■ **RECORD EXCERPTS**
-.-.-
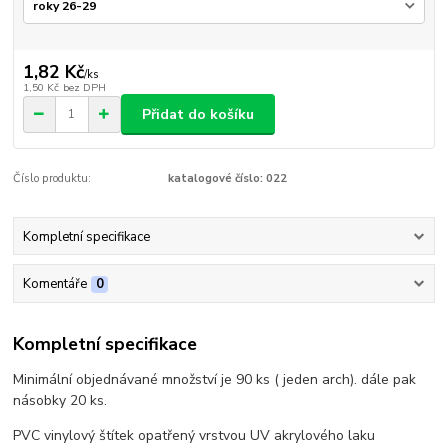
1,82 Kč
/
ks
1,50 Kč
bez DPH
Přidat do košíku
Číslo produktu:
katalogové číslo: 022
Kompletní specifikace
Komentáře
0
Kompletní specifikace
Minimální objednávané množství je 90 ks ( jeden arch). dále pak
násobky 20 ks.
PVC vinylový štítek opatřený vrstvou UV akrylového laku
-.-.-
■ **TASK**
Any picture in the material is to be dropped; the rest is repeated exactly.

■ **YOUR SOLUTION**
1,82 Kč
/
ks
1,50 Kč
bez DPH
Přidat do košíku
Číslo produktu:
katalogové číslo: 022
Kompletní specifikace
Komentáře
0
Kompletní specifikace
Minimální objednávané množství je 90 ks ( jeden arch). dále pak
násobky 20 ks.
PVC vinylový štítek opatřený vrstvou UV akrylového laku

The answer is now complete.